Requirement: Write out, unaltered, each line from the top of the records below down to the line where "улучшили бы ситуацию." appears, that line included.

Material for the task:
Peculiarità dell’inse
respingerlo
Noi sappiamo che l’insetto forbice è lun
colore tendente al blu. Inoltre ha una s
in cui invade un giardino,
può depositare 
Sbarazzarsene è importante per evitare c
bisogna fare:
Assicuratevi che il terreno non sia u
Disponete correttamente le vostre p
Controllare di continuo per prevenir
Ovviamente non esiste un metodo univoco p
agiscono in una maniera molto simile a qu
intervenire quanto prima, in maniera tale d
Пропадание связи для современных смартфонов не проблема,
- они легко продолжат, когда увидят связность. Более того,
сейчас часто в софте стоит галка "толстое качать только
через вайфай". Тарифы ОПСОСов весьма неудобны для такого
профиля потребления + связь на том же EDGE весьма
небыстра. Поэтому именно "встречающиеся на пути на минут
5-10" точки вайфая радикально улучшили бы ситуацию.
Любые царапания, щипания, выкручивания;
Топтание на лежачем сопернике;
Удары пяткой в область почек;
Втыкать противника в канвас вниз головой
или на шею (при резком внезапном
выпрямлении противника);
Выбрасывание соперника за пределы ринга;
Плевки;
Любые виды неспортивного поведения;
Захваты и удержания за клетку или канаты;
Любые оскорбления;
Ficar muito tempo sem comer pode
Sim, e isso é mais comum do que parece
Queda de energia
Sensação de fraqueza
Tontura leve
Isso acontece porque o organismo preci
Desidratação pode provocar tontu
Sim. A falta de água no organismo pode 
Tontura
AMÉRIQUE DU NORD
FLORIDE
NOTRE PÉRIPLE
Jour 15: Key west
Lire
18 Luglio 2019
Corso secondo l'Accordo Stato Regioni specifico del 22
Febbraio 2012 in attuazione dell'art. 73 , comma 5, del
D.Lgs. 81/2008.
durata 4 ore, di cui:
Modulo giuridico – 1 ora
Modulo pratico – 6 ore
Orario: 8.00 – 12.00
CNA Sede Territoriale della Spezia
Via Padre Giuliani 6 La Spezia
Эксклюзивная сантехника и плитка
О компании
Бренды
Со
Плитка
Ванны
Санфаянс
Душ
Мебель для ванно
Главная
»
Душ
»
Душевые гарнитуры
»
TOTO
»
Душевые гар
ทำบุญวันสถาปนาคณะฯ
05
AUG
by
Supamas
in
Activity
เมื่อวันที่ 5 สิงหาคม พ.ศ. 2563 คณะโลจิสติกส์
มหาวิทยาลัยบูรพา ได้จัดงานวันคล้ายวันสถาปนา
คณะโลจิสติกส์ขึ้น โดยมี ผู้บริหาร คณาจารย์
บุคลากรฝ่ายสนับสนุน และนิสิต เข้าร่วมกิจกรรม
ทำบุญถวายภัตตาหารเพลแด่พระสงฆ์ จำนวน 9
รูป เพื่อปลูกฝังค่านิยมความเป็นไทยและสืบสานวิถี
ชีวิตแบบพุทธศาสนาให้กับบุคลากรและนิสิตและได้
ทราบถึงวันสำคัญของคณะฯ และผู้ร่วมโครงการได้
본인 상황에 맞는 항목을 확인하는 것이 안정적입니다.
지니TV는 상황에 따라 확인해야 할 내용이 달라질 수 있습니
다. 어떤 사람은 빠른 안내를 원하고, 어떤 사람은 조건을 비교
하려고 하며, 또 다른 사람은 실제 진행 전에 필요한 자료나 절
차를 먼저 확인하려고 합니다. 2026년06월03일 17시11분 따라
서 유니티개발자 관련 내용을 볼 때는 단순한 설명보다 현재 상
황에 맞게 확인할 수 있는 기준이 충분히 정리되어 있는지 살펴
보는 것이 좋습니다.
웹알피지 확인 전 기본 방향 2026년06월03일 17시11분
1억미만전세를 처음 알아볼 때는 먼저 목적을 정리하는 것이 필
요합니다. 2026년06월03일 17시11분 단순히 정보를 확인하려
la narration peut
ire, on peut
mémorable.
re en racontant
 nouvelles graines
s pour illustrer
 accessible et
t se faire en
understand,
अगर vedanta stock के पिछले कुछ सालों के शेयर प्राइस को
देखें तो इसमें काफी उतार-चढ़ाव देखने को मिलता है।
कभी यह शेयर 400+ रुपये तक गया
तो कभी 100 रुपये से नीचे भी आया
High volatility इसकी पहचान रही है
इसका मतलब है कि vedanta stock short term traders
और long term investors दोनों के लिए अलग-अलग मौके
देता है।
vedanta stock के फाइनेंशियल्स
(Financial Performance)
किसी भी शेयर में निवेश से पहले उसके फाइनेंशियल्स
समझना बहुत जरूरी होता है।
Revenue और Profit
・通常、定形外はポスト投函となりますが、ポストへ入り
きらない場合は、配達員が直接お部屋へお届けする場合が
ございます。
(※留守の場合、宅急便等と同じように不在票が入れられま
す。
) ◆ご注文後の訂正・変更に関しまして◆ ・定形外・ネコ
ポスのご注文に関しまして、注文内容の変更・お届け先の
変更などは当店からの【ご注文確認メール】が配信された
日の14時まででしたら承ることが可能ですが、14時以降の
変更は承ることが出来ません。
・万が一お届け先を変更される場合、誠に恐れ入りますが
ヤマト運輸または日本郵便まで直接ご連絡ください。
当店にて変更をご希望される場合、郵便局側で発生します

Answer for the task:
Peculiarità dell’inse
respingerlo
Noi sappiamo che l’insetto forbice è lun
colore tendente al blu. Inoltre ha una s
in cui invade un giardino,
può depositare 
Sbarazzarsene è importante per evitare c
bisogna fare:
Assicuratevi che il terreno non sia u
Disponete correttamente le vostre p
Controllare di continuo per prevenir
Ovviamente non esiste un metodo univoco p
agiscono in una maniera molto simile a qu
intervenire quanto prima, in maniera tale d
Пропадание связи для современных смартфонов не проблема,
- они легко продолжат, когда увидят связность. Более того,
сейчас часто в софте стоит галка "толстое качать только
через вайфай". Тарифы ОПСОСов весьма неудобны для такого
профиля потребления + связь на том же EDGE весьма
небыстра. Поэтому именно "встречающиеся на пути на минут
5-10" точки вайфая радикально улучшили бы ситуацию.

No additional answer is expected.